Their mother had taken a long while to reply – so long, in fact, Elurín had feared, they (because they always asked and spoke what was also in the other’s thoughts) had asked the wrong question. She had looked so sad.

“Always be good to your mother,” their father often said, and because he showed his affection in guarding his family, the twins equated being good with not hurting anyone. Least of all their mother, their father, and though they teased her relentlessly, their little sister.

“Evil is what Morgoth brings to these lands. All those dark things and creatures he sends that want to take what is not theirs,” their mother had finally answered. Her words had been spoken in a voice very unlike her own, and though young, Eluréd and Elurín had never quite believed her explanation to have been complete.

So he had asked “Orcs?” for clarification and she had answered “Orcs!” but had left out much more.

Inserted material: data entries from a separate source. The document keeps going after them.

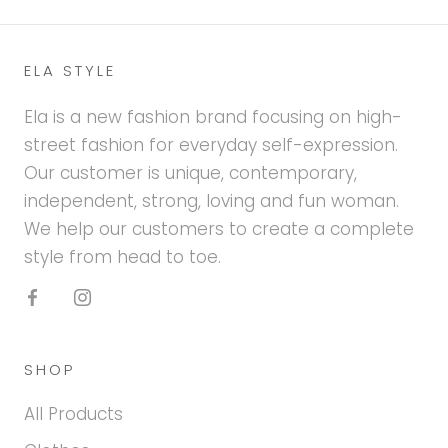
ELA STYLE
Ela is a new fashion brand focusing on high-
street fashion for everyday self-expression.
Our customer is unique, contemporary,
independent, strong, loving and fun woman.
We help our customers to create a complete
style from head to toe.
SHOP
All Products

However, satisfied for the moment, the twins had continued watching the sword training and had felt protected by the sound of ringing swords and the fighter’s shouts and grunts.

Later, in their beds, long past their time to sleep, Eluréd had called to him.

“Rín, you think the Dwarves were evil, too?”

They had both thought about King Thingol’s death and their grandfather’s and father’s fight against the Dwarves on their return to Nogrod. To the twins, history was not yet more than any other story told. They had pondered the question in the comfortable semi-dark of their chamber for a long time. The Dwarves had wanted something that was not theirs, but thinking of them as evil did not feel right. They had never seen a Dwarf, or an Orc for that matter, and in the halls of Menegroth, in Dior Eluchil’s Court, the stories told about either race had a similarly bitter or hateful ring, but still there seemed to be a difference.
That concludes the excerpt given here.